わたくしが、この『記憶の固執』を初めて見たとき、強い衝撃を受けたのです。

それは19歳の時でした。
それまでは、絵画は特に何も興味はありませんでした。
ですが、たまたまテレビをつけた時に、NHKの番組「日曜美術館」でダリのこの作品が紹介されていたのですね。

それを見てわたくしは、「凄い!絵ってものはどんなものでも自由にイメージしてを描くことができるのだなぁ」って思ったのです。
そしてその後に、近くの図書館に行ってダリの作品集を手にとって、その素晴らしい作品たちを知ったのです。

その出来事があってから、他の画家たちの作品にも強い興味を持つようになってきたのです。

2、ダリによって開かれた“芸術の目”

それは非常に感動的な出来事でした。
ダリの作品によって、わたくしは《芸術の眼》が開かれたのですね。
「自分の中に新しい自分を発見した!」というのは、まさにこのことでしょう。

皆さんには、こうした体験はありますか?

  『焼いたベーコンのある柔らかい自画像』(油彩 61.3㎝×50.8㎝)

さて、この自画像は、軟らかくなって崩れそうな顔を何本もの松葉づえで支えられている、というダリ自身の姿を表現しています。
このようにダリは、自分の中に湧き上がった表現しがたいイメージを、食べ物のような感覚で表現しました。

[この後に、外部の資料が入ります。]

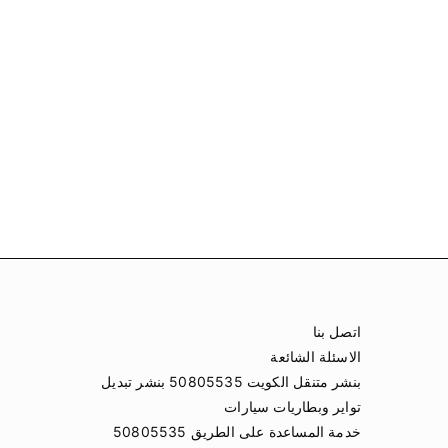
اتصل بنا
الاسئلة الشائعة
بنشر متنقل الكويت 50805535 بنشر تبديل
تواير وبطاريات سيارات
خدمة المساعدة على الطريق 50805535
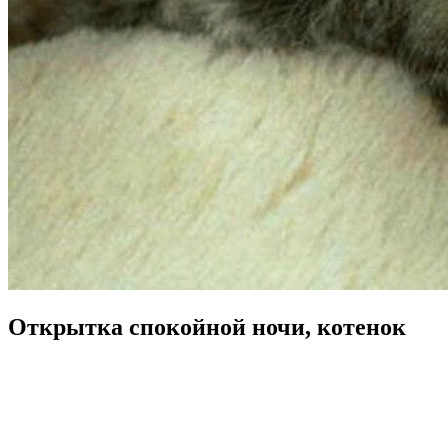
Открытка спокойной ночи, котенок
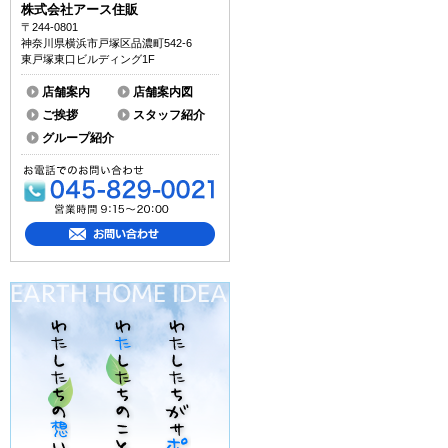
株式会社アース住販
〒244-0801
神奈川県横浜市戸塚区品濃町542-6
東戸塚東口ビルディング1F
店舗案内
店舗案内図
ご挨拶
スタッフ紹介
グループ紹介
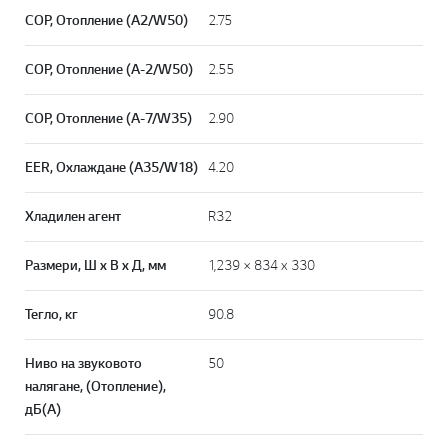
СОР, Отопление (A2/W50)
2.75
СОР, Отопление (A-2/W50)
2.55
СОР, Отопление (A-7/W35)
2.90
EER, Охлаждане (A35/W18)
4.20
Хладилен агент
R32
Размери, Ш x В x Д, мм
1,239 × 834 x 330
Тегло, кг
90.8
Ниво на звуковото
50
налягане, (Отопление),
дБ(А)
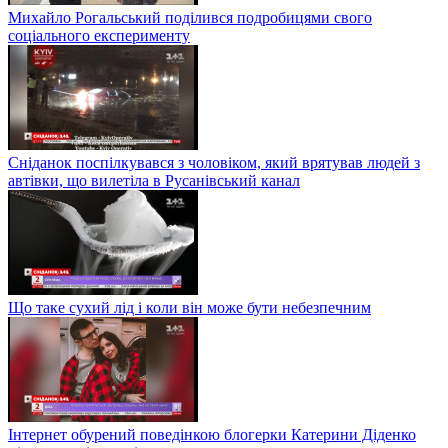
Михайло Рогальський поділився подробицями свого
соціального експерименту
Сніданок поспілкувався з чоловіком, який врятував людей з
автівки, що вилетіла в Русанівський канал
Що таке сухий лід і коли він може бути небезпечним
Інтернет обурений поведінкою блогерки Катерини Діденко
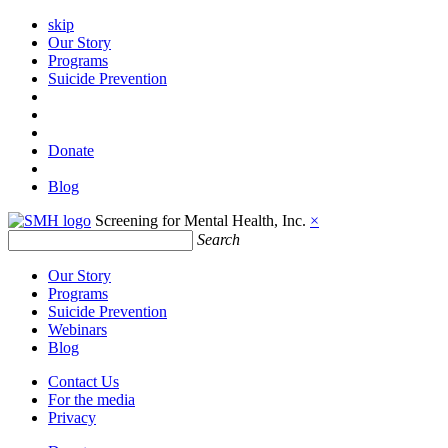
skip
Our Story
Programs
Suicide Prevention
Donate
Blog
Screening for Mental Health, Inc.
×
Search
Our Story
Programs
Suicide Prevention
Webinars
Blog
Contact Us
For the media
Privacy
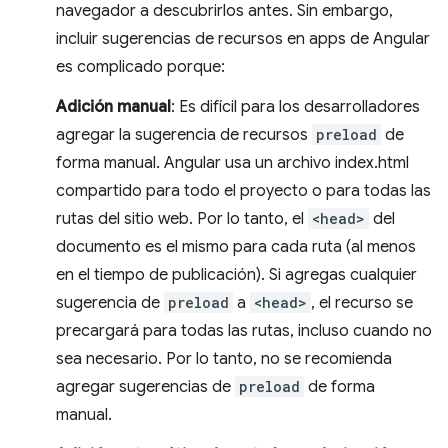
navegador a descubrirlos antes. Sin embargo,
incluir sugerencias de recursos en apps de Angular
es complicado porque:
Adición manual
: Es difícil para los desarrolladores
agregar la sugerencia de recursos
preload
de
forma manual. Angular usa un archivo index.html
compartido para todo el proyecto o para todas las
rutas del sitio web. Por lo tanto, el
<head>
del
documento es el mismo para cada ruta (al menos
en el tiempo de publicación). Si agregas cualquier
sugerencia de
preload
a
<head>
, el recurso se
precargará para todas las rutas, incluso cuando no
sea necesario. Por lo tanto, no se recomienda
agregar sugerencias de
preload
de forma
manual.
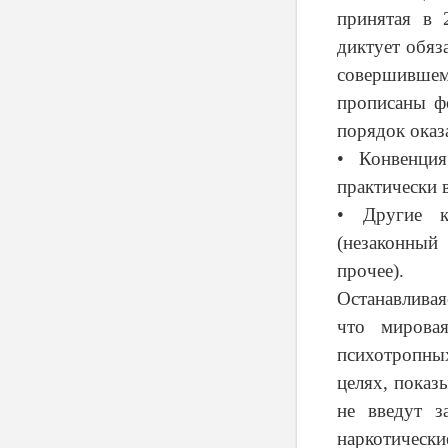
принятая в 
диктует обяз
совершившему
прописаны ф
порядок оказ
• Конвенци
практически в
• Другие к
(незаконный
прочее).
Останавливая
что мирова
психотропны
целях, показ
не введут з
наркотические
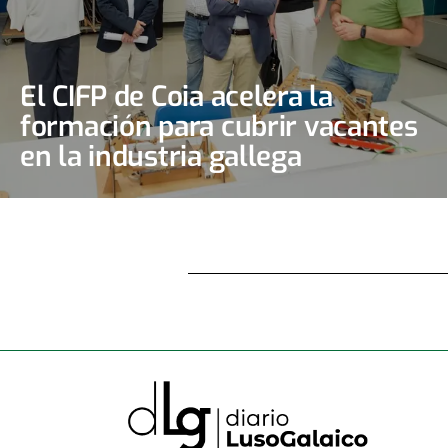
El CIFP de Coia acelera la
formación para cubrir vacantes
en la industria gallega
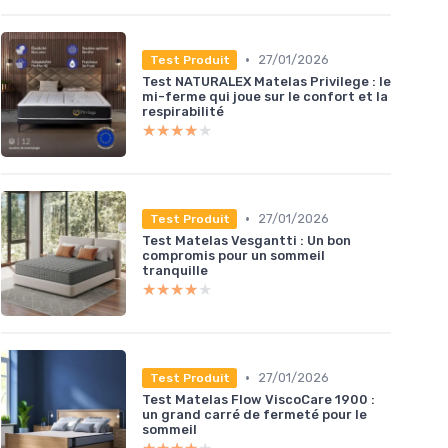
•
27/01/2026
Test Produit
Test NATURALEX Matelas Privilege : le
mi-ferme qui joue sur le confort et la
respirabilité
★★★★★
★★★★★
•
27/01/2026
Test Produit
Test Matelas Vesgantti : Un bon
compromis pour un sommeil
tranquille
★★★★★
★★★★★
•
27/01/2026
Test Produit
Test Matelas Flow ViscoCare 1900 :
un grand carré de fermeté pour le
sommeil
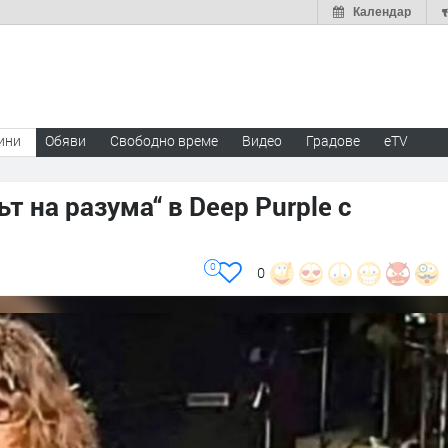
Календар
ини
Обяви
Свободно време
Видео
Градове
eTV
ът на разума“ в Deep Purple с
0
0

こういったダリ作品を観るのは、とても気持ちの良いものですね。

5、『欲望の謎、母よ、母よ、母よ』

この作品は、ダリ自身も最も重要な作品の一つとみなしているそうです。

1929年、ダリが25歳の時の作品で、パリの個展に発表された、売れた最初の絵です。
右下に描かれた顔は、母親の顔は胎児のようでもあり、穴の空いたチーズの様な黄色い胴体(?)に、顔の頰に群がった蟻。

  『欲望の謎、母よ、母よ、母よ』(油彩、110㎝×150㎝)

胴体のくぼみの中には、(ma mere 母よ)という語が30数個書かれています。
本体の後ろ側にも、ライオン顔の不思議な生き物などが描かれていて、観る人を不思議な感覚に誘い込みますね。

ダリの作品を観ると、絵画はどんなことでも自由に描けるなんでもありの世界だとわかります。
ダリの作品は、無意識的に常識に縛られて生きている私たちに、大きく新しい世界を開いてくれる可能性がありますね。

今日は、ごく簡単ですが、シュールレアリズムの巨匠サルバドール・ダリのお話でした。